Reproduce exactly the lines below from the one containing "AUTO - TECH PALEDZIE" through the one containing "elektroniki,klimatyzacji,...", including both, and nothing else.
_ _ _ _ _ _ _
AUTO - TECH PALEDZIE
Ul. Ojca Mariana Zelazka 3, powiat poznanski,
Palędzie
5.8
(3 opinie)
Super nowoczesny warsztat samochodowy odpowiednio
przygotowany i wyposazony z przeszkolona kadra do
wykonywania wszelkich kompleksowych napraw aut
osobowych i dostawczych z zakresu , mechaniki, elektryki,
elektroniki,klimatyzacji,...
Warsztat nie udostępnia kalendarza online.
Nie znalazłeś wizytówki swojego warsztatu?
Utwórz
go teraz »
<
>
_ _ _ _ _ _ _
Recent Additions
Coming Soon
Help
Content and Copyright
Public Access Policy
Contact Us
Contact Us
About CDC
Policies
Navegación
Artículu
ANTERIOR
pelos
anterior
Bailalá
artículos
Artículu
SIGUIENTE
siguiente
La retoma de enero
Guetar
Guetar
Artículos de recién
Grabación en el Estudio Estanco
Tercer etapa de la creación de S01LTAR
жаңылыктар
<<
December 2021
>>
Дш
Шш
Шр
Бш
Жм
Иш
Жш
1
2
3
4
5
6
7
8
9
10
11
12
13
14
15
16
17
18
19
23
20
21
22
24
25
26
_ _ _ _ _ _ _
▶ RESPONSE AREA:
AUTO - TECH PALEDZIE
Ul. Ojca Mariana Zelazka 3, powiat poznanski,
Palędzie
5.8
(3 opinie)
Super nowoczesny warsztat samochodowy odpowiednio
przygotowany i wyposazony z przeszkolona kadra do
wykonywania wszelkich kompleksowych napraw aut
osobowych i dostawczych z zakresu , mechaniki, elektryki,
elektroniki,klimatyzacji,...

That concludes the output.